If you want houses to be treated more like furniture, not speculative assets, then the obvious answer is to let people build many more of them, so the price does not rise inexorably. There is no speculative bubble in sofas.

People are not fools. Many want to own housing because prices have trended upwards for their whole lives.

It is not ‘remarkable that house price-to-income ratios have been moving in the opposite direction in Western democracies and mature East Asian economies such as Korea, Japan and Singapore,’ as he claims. Those places have been building many more homes per head where it matters, as the GLA’s Housing in London 2018 report shows:


The people who publish regression analyses in high-quality peer-reviewed econometrics journals are unanimous that a better planning system would vastly increase the supply of homes and make them far more affordable.

How long can some ignore their evidence? Centuries probably. That’s why our campaign focuses on working with those with open minds to get real progress. Within twelve months after our first report, the core of one of our two main requests is now national planning policy.
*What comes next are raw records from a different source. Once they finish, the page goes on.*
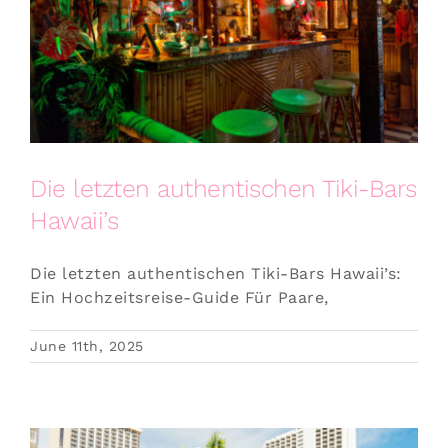
Die letzten authentischen Tiki-Bars
Hawaii’s
Die letzten authentischen Tiki-Bars Hawaii’s:
Ein Hochzeitsreise-Guide Für Paare,
June 11th, 2025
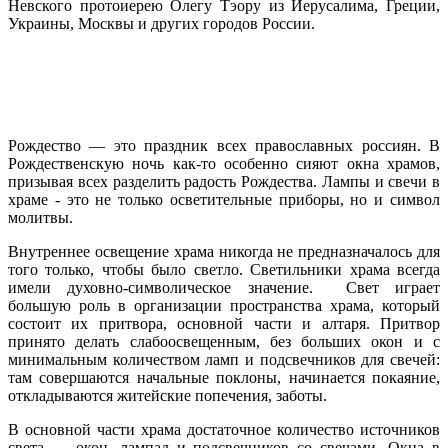
Невского протоиерею Олегу Тэору из Иерусалима, Греции,
Украины, Москвы и других городов России.
Рождество — это праздник всех православных россиян. В
Рождественскую ночь как-то особенно сияют окна храмов,
призывая всех разделить радость Рождества. Лампы и свечи в
храме - это не только осветительные приборы, но и символ
молитвы.
Внутреннее освещение храма никогда не предназначалось для
того только, чтобы было светло. Светильники храма всегда
имели духовно-символическое значение. Свет играет
большую роль в организации пространства храма, который
состоит их притвора, основной части и алтаря. Притвор
принято делать слабоосвещенным, без больших окон и с
минимальным количеством ламп и подсвечников для свечей:
там совершаются начальные поклоны, начинается покаяние,
откладываются житейские попечения, заботы.
В основной части храма достаточное количество источников
света — окон, лампад и подсвечников со свечами. Окна в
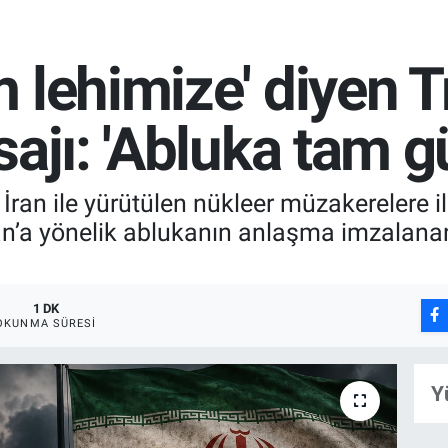
 lehimize' diyen 
sajı: 'Abluka tam g
an ile yürütülen nükleer müzakerelere il
ran’a yönelik ablukanın anlaşma imzala
1 DK
OKUNMA SÜRESI
Y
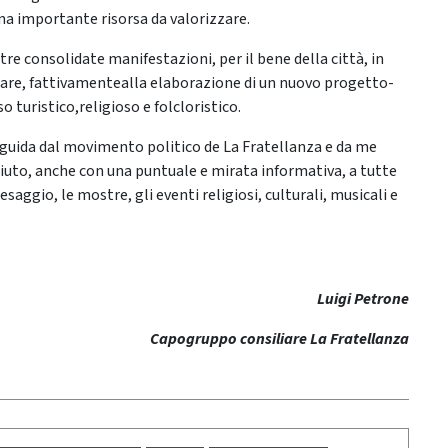
na importante risorsa da valorizzare.
re consolidate manifestazioni, per il bene della città, in
are, fattivamentealla elaborazione di un nuovo progetto-
 turistico,religioso e folcloristico.
 guida dal movimento politico de La Fratellanza e da me
aiuto, anche con una puntuale e mirata informativa, a tutte
saggio, le mostre, gli eventi religiosi, culturali, musicali e
Luigi Petrone
Capogruppo consiliare La Fratellanza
The real question about housing, as he implicitly acknowledges, is what to do about it.

His call for political leaders to be brave is, sadly, exactly what housing campaigners have been asking for decades. It may excite your political base, but it will not help those in need, nor solve the feedback loop that keeps homeownership percentages high and entrenches political opposition to change. Political scientists have plenty of answers about how to achieve change, if you only ask them.

There is every reason to support sensible tax reforms. But most of the US has far higher annual property taxes on homes than the UK, and yet the US still has problems. Good luck imposing swingeing taxes not matched to cash flows on a homeowner majority. Even if you did, most people would still have less housing than they would like. Sensible tax reform will not end the shortage of housing, any more than taxing water in a drought.

And good luck weaning people off owning homes, as he suggests, without a credible promise that homes will stop getting more expensive.

No doubt we should look carefully at the banking system. But no change to that would ensure housing that is affordable as it could be.

Sadly, the final reason ‘why you can’t afford a home’ that he omits is that too many housing campaigners insist on their way or the highway. We would be far more powerful as a united coalition pushing for all the changes that would make a difference. Why not try to pull every lever we can?

We need to stop pretending that we have a shortage of land or that any of this is inevitable.

There are easy ways to improve the planning system that would lead to vastly better places and more homes over time. We could even do it without touching any pleasant greenfield sites, given a sufficient alliance to push through the right changes.

To deny the overwhelming evidence of the good that would come from a better system is to betray those most in need of help. We should work together to give people fair life chances, and plenty of truly affordable and beautiful homes.

John Myers is co-founder of London YIMBY, a grassroots campaign to end the housing crisis with the support of local people.